Back to the future

Lucy Bernholz

Lucy BernholzOne of the best (and worst) parts of making educated guesses about the future is being called to answer for your predictions. In December 2007, I made five predictions for philanthropy in 2008. How did I do?

My predictions were as follows:

  1. One of the major prizes will succeed in motivating the solution it seeks.
  2. A third to a half of the world’s top ten largest gifts will be made by non-Americans to non-American institutions.
  3. Retail-based or embedded giving will continue to grow and people will begin actively to think of their political giving and charitable giving as related.
  4. Half of the glossy magazines dedicated to giving that launched in 2006 or 2007 will fold in 2008.
  5. Nothing significant will happen to the regulatory structure that shapes philanthropy in 2008.

So, how did I do? I’m pretty sure I was wrong about number 1: if any of the big innovation prizes (Gates Health Innovation or X Prizes, for example) sparked a solution, I have not heard about it.

Normally mid-October would be too early to know what will be the year’s largest gifts – though given the state of the economy it may turn out that those gifts have already been given. This year did see a Mexican billionaire establish a large foundation and briefly bump two Americans off the top of the wealthiest people list. Several very large Russian foundations also came into being in 2008. Most lists of big gifts focus on Americans – this one will be hard to track.

I was probably right on number 3. Retail-based and embedded giving show no signs of abating, though fourth-quarter retail sales are expected to be lower than in 2007, which would drive less money to charity. Mobile phone and text giving is the tech-based ‘innovation’ of the year and charitable coupons will join charitable gift cards in holiday stockings for 2008. Political giving in the US is at an all-time high and debates are currently raging about whether or not this will cut into charitable giving (I think it will).

I was right about number 4. Of the glossy magazines Grazie, Generocity, Benefit, Contribute and GOOD, only two (GOOD and Contribute) still publish.

I was partially right on number 5. This was a particularly poorly worded prediction as it failed to note what level of regulation I meant.
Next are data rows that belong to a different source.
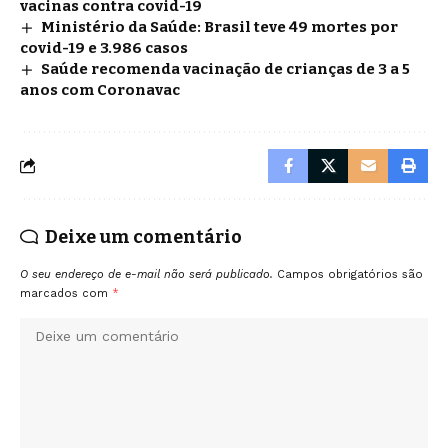
vacinas contra covid-19
Ministério da Saúde: Brasil teve 49 mortes por
covid-19 e 3.986 casos
Saúde recomenda vacinação de crianças de 3 a 5
anos com Coronavac
Deixe um comentário
O seu endereço de e-mail não será publicado.
Campos obrigatórios são
marcados com
*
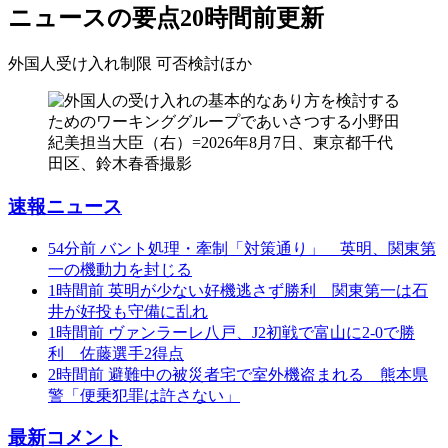
ニュースの要点
20時間前更新
外国人受け入れ制限 可否検討
ほか
速報ニュース
54分前
バント処理・牽制「対策通り」 英明、関東第
一の機動力を封じる
1時間前
英明が少ない好機逃さず勝利 関東第一は石
井が好投も守備に乱れ
1時間前
ヴァンラーレ八戸、J2初戦で富山に2-0で勝
利 佐藤選手2得点
2時間前
避難中の被災者宅で室外機盗まれる 熊本県
警「便乗犯罪は許さない」
最新コメント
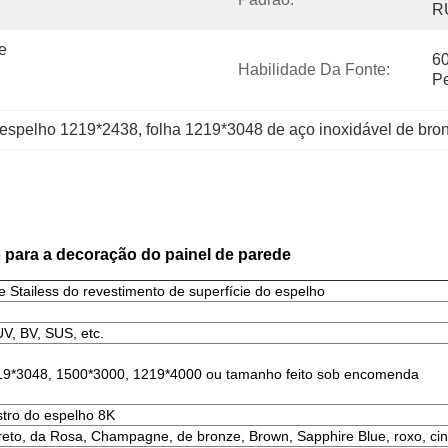
R
 
60
Habilidade Da Fonte:
P
o espelho 1219*2438
, 
folha 1219*3048 de aço inoxidável de bro
o para a decoração do painel de parede
Stailess do revestimento de superfície do espelho
V, BV, SUS, etc.
19*3048, 1500*3000, 1219*4000 ou tamanho feito sob encomenda
ustro do espelho 8K
eto, da Rosa, Champagne, de bronze, Brown, Sapphire Blue, roxo, cinza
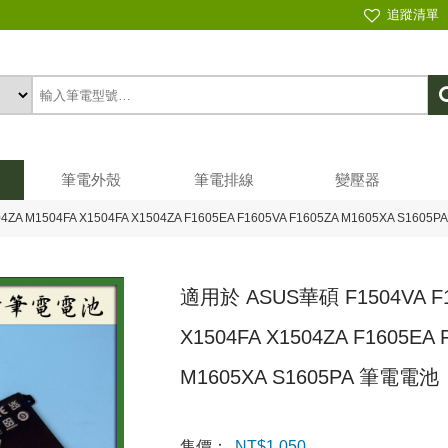
追蹤清單
筆電外殼
筆電排線
變壓器
A M1504FA X1504FA X1504ZA F1605EA F1605VA F1605ZA M1605XA S160
適用於 ASUS華碩 F1504VA F1
X1504FA X1504ZA F1605EA 
M1605XA S1605PA 筆電電池
售價：
NT$
1,050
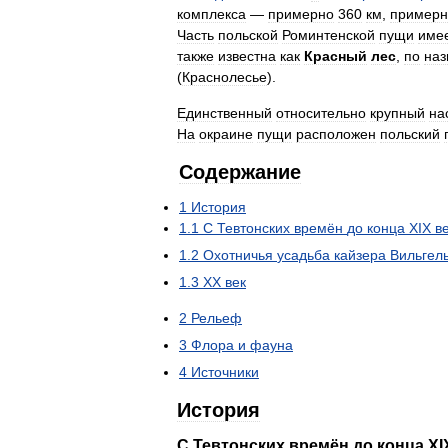
комплекса
—
примерно
360
км
,
примерн
Часть
польской
Роминтенской
пущи
име
также
известна
как
Красный
лес
,
по
наз
(
Краснолесье
).
Единственный
относительно
крупный
на
На
окраине
пущи
расположен
польский
Содержание
1
История
1
.
1
С
Тевтонских
времён
до
конца
XIX
в
1
.
2
Охотничья
усадьба
кайзера
Вильгел
1
.
3
XX
век
2
Рельеф
3
Флора
и
фауна
4
Источники
История
С
Тевтонских
времён
до
конца
XI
I was right regarding US national policy – lots of talk, no major shifts (2009 could be a different story). And there has been progress made on EU foundation structures, though I don’t think new laws are yet in effect.

Seeing the futureHow about 2009?

Big questions heading into 2009 include how the financial crisis and recession will influence charitable giving, what a new US presidential administration will mean for domestic spending, tax incentives and international aid, and how migration and remittance patterns may be shaped by larger economic and environmental shifts.

I’ve already gone out on a limb noting the forces that I think are likely to change philanthropy going forward. These include recession trends, political giving, job losses, my long-standing doubts about predictions for intergenerational wealth transfers, drops in retail spending, the end of entire industries, and a decline in religious worship. All of which leads me to predict a drop in charitable giving in 2008.

To make matters worse, I don’t think a short-term drop in giving is all we’re facing. I think the US is going to see new banking rules, new credit rules, new mortgage lending laws, new charitable giving laws, new philanthropic approaches, new tax structures, new public service demands and the heads and tails of important demographic and generational shifts that may fundamentally restructure the business of giving as we’ve come to know it. And I think a drop in giving this year is just the beginning of it.